**AIM OF THE EXERCISE:**
Can you transcribe the data exactly? Leave the pictures out.

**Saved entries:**
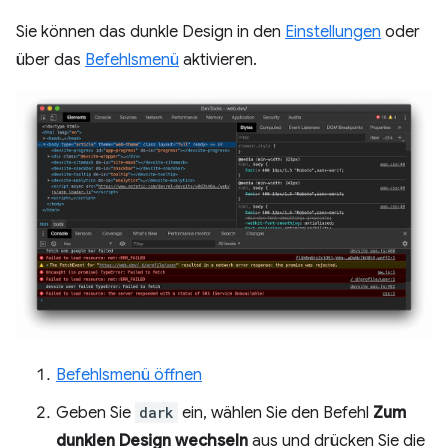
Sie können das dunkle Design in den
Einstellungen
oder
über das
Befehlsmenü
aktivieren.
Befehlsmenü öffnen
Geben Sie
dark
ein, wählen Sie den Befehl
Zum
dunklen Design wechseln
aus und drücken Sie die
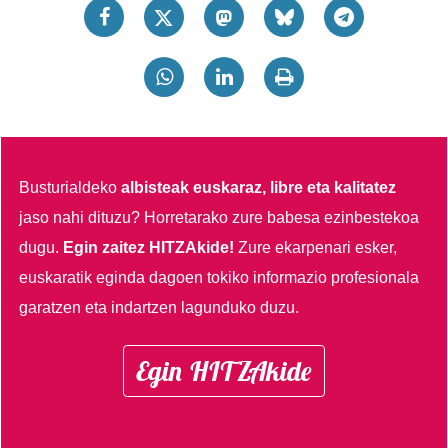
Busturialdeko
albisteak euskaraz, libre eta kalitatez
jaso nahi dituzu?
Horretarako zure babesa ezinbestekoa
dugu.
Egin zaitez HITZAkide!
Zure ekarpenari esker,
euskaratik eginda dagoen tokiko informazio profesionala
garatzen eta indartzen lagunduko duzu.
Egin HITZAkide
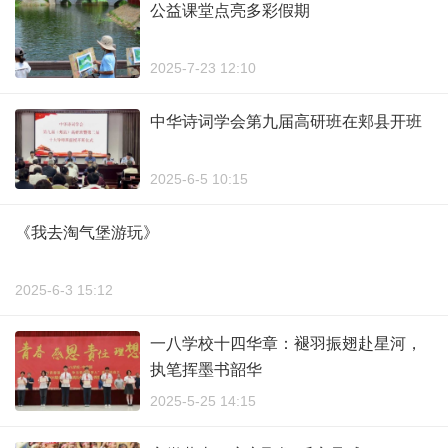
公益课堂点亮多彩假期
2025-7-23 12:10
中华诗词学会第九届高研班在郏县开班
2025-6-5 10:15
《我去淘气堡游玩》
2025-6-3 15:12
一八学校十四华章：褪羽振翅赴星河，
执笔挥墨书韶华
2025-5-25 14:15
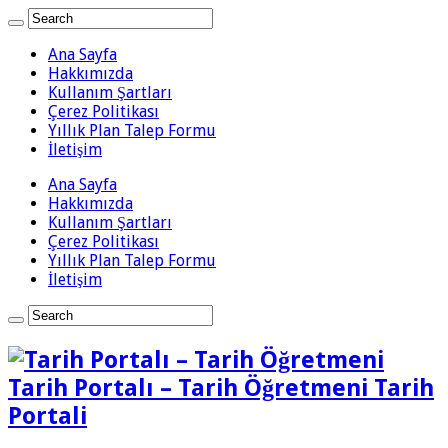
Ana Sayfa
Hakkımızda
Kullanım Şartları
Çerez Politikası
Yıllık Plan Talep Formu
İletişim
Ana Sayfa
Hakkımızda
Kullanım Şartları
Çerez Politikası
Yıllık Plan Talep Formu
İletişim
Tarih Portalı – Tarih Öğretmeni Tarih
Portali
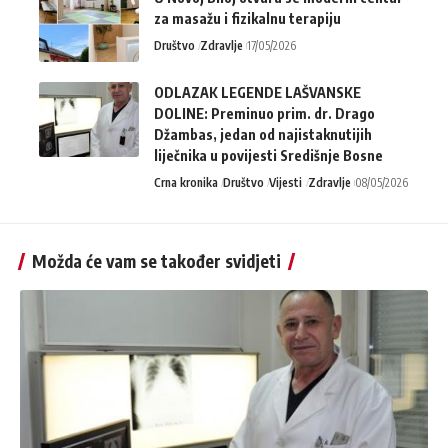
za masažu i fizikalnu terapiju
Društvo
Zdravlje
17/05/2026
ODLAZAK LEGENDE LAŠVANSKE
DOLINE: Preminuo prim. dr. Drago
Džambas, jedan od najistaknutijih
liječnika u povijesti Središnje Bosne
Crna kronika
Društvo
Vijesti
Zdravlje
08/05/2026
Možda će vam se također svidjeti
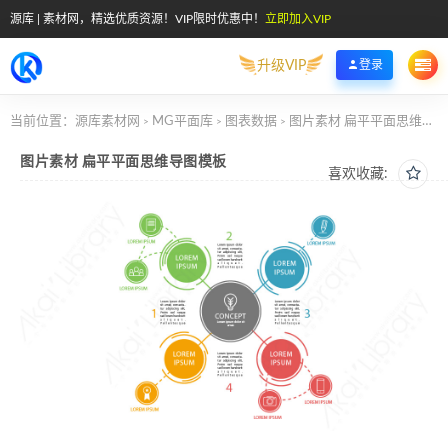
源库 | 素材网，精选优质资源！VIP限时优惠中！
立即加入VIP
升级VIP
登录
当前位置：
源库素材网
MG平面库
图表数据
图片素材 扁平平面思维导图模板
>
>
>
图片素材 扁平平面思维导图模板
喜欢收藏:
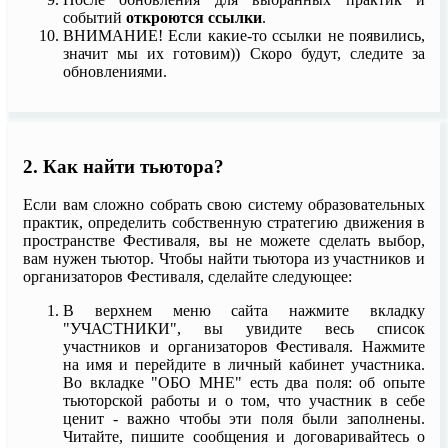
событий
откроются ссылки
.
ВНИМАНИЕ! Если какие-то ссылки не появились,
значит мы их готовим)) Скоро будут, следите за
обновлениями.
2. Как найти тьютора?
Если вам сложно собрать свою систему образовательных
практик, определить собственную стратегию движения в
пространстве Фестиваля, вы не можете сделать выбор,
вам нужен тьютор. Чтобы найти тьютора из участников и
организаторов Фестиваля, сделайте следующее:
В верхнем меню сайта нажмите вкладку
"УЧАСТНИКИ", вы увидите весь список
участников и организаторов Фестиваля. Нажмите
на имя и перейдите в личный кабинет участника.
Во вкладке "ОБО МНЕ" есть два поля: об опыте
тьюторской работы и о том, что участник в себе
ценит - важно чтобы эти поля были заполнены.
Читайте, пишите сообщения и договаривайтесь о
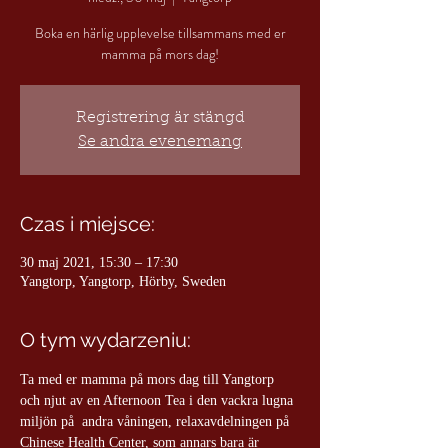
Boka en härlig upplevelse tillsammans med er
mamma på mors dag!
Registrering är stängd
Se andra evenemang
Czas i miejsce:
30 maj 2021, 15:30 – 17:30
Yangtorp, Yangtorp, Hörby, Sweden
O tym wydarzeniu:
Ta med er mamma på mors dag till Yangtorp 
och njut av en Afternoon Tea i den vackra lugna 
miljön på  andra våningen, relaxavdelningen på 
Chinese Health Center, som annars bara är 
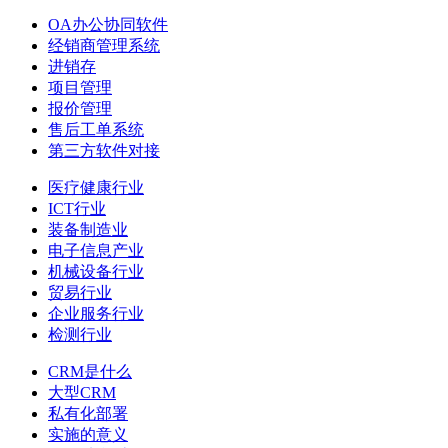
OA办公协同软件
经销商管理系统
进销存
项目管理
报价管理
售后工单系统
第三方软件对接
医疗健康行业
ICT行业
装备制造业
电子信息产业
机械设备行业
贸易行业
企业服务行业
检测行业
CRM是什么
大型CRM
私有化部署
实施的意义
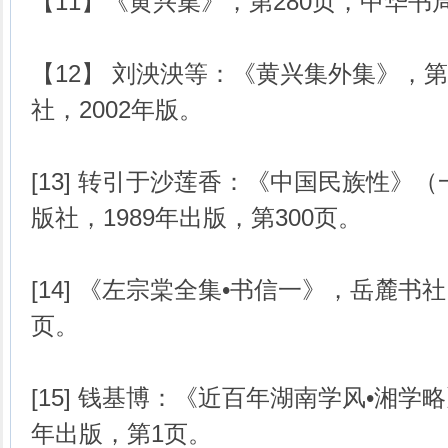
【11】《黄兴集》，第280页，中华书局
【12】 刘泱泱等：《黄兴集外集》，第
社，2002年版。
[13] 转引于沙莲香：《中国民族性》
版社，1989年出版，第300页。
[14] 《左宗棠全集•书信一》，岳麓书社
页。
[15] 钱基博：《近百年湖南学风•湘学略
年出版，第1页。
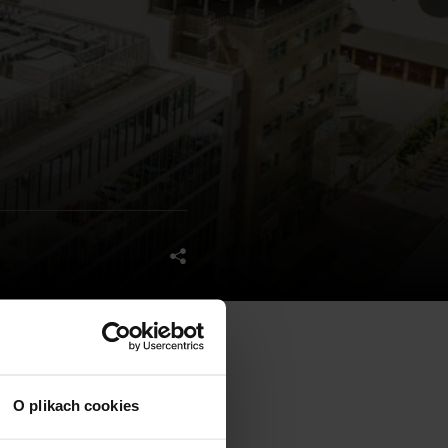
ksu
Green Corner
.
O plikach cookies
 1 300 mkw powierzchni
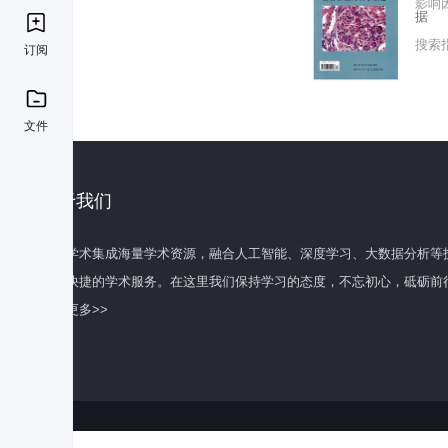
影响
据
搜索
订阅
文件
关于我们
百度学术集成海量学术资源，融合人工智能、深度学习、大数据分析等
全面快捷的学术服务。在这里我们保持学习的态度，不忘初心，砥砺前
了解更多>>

**ANSWER TO THIS TASK:**
Sie können das dunkle Design in den
Einstellungen
oder
über das
Befehlsmenü
aktivieren.
Befehlsmenü öffnen
Geben Sie
dark
ein, wählen Sie den Befehl
Zum
dunklen Design wechseln
aus und drücken Sie die
Busturialdeko
albisteak euskaraz, libre eta kalitatez
jaso nahi dituzu?
Horretarako zure babesa ezinbestekoa
dugu.
Egin zaitez HITZAkide!
Zure ekarpenari esker,
euskaratik eginda dagoen tokiko informazio profesionala
garatzen eta indartzen lagunduko duzu.
Egin HITZAkide
公益课堂点亮多彩假期
2025-7-23 12:10
中华诗词学会第九届高研班在郏县开班
2025-6-5 10:15
《我去淘气堡游玩》
2025-6-3 15:12
一八学校十四华章：褪羽振翅赴星河，
执笔挥墨书韶华
2025-5-25 14:15
Ana Sayfa
Hakkımızda
Kullanım Şartları
Çerez Politikası
Yıllık Plan Talep Formu
İletişim
Ana Sayfa
Hakkımızda
Kullanım Şartları
Çerez Politikası
Yıllık Plan Talep Formu
İletişim
Tarih Portalı – Tarih Öğretmeni Tarih
Portali
za masažu i fizikalnu terapiju
Društvo
Zdravlje
17/05/2026
ODLAZAK LEGENDE LAŠVANSKE
DOLINE: Preminuo prim. dr. Drago
Džambas, jedan od najistaknutijih
liječnika u povijesti Središnje Bosne
Crna kronika
Društvo
Vijesti
Zdravlje
08/05/2026
Možda će vam se također svidjeti
源库 | 素材网，精选优质资源！VIP限时优惠中！
立即加入VIP
升级VIP
登录
当前位置：
源库素材网
MG平面库
图表数据
图片素材 扁平平面思维导图模板
>
>
>
图片素材 扁平平面思维导图模板
喜欢收藏:
событий
откроются ссылки
.
ВНИМАНИЕ! Если какие-то ссылки не появились,
значит мы их готовим)) Скоро будут, следите за
обновлениями.
2. Как найти тьютора?
Если вам сложно собрать свою систему образовательных
практик, определить собственную стратегию движения в
пространстве Фестиваля, вы не можете сделать выбор,
вам нужен тьютор. Чтобы найти тьютора из участников и
организаторов Фестиваля, сделайте следующее:
В верхнем меню сайта нажмите вкладку
"УЧАСТНИКИ", вы увидите весь список
участников и организаторов Фестиваля. Нажмите
на имя и перейдите в личный кабинет участника.
Во вкладке "ОБО МНЕ" есть два поля: об опыте
тьюторской работы и о том, что участник в себе
ценит - важно чтобы эти поля были заполнены.
Читайте, пишите сообщения и договаривайтесь о
Boka en härlig upplevelse tillsammans med er
mamma på mors dag!
Registrering är stängd
Se andra evenemang
Czas i miejsce:
30 maj 2021, 15:30 – 17:30
Yangtorp, Yangtorp, Hörby, Sweden
O tym wydarzeniu:
Ta med er mamma på mors dag till Yangtorp 
och njut av en Afternoon Tea i den vackra lugna 
miljön på  andra våningen, relaxavdelningen på 
Chinese Health Center, som annars bara är 
OA办公协同软件
经销商管理系统
进销存
项目管理
报价管理
售后工单系统
第三方软件对接
医疗健康行业
ICT行业
装备制造业
电子信息产业
机械设备行业
贸易行业
企业服务行业
检测行业
CRM是什么
大型CRM
私有化部署
实施的意义
【11】《黄兴集》，第280页，中华书局
【12】 刘泱泱等：《黄兴集外集》，第
社，2002年版。
[13] 转引于沙莲香：《中国民族性》
版社，1989年出版，第300页。
[14] 《左宗棠全集•书信一》，岳麓书社
页。
[15] 钱基博：《近百年湖南学风•湘学略
年出版，第1页。
ksu
Green Corner
.
O plikach cookies
 1 300 mkw powierzchni
影响
据
搜索
订阅
文件
关于我们
百度学术集成海量学术资源，融合人工智能、深度学习、大数据分析等
全面快捷的学术服务。在这里我们保持学习的态度，不忘初心，砥砺前
了解更多>>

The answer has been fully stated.